六九七
『この世界の片隅に』という映画の前評判がいいらしい。
体調やや悪。先手うって大病院で見てもらうか。月初め、色々の出費やむなし。
温読書歴094: カート・ヴォネガット・ジュニア『猫のゆりかご』 伊藤典夫訳 ハヤカワ文庫、1979
……初期の高橋源一郎やブローティガンのスタイルに似ている。あれらを好きなら。率直に言うと、ラストはいかにも西洋の枠組みというか、若干狭いとも思う。もちろん面白いし、定番なので未読なら、スキマ時間にでも読める形式ゆえ。
(相応の理由があり、あらすじその他こまかい説明はオミットするし、してゆく。たとえば、優れた部分や核心ポイントの指摘と、ネタバレはほぼセットなのでね。──自分で気づいてこそ、ってのはシンプルだが重要。学者や職業専門人以外が、小説や言語芸術で攻略本読んだり、詰め込み勉強するのはいかがなものか。自分は記してもいいし記述したいが、知らされた方の失うものにつりあわない。平たくいえばひとの楽しみ奪うのでね。そして、程ほどのラインを探るほどには労力割けないが、そんな乗りでも紹介自体がないよりは、ゼロよりかは良いだろうという、大枠のはなし。)

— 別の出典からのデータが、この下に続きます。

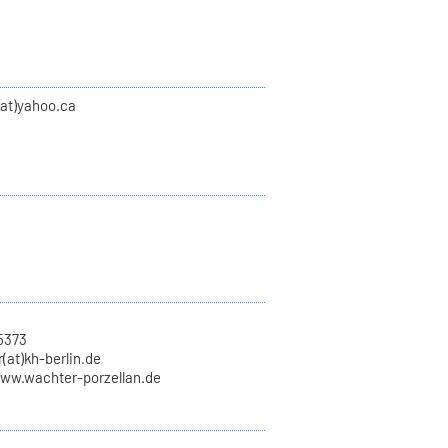
(at)yahoo.ca
5373
(at)kh-berlin.de
www.wachter-porzellan.de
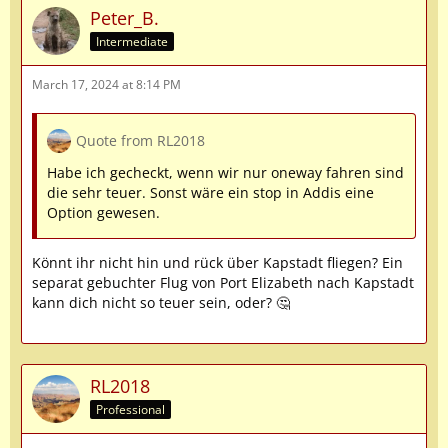
Peter_B.
Intermediate
March 17, 2024 at 8:14 PM
Quote from RL2018
Habe ich gecheckt, wenn wir nur oneway fahren sind
die sehr teuer. Sonst wäre ein stop in Addis eine
Option gewesen.
Könnt ihr nicht hin und rück über Kapstadt fliegen? Ein
separat gebuchter Flug von Port Elizabeth nach Kapstadt
kann dich nicht so teuer sein, oder? 🤔
RL2018
Professional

ここから話逸して。『さようなら、ギャングたち』の殺し屋は、『日々の泡』(『うたかたの日々』)が元じゃーないかと思う。高橋氏はフランス系と手が合わない筈だが、あれは別格(別枠)なので。それと、おフランス勢の中で、バルザックだけは悪童というか、一線を画している感じはある。彼をすきなひとは結構な小説読みの確率が高いと、肌経由で、かすかに、感じております。特に日本では。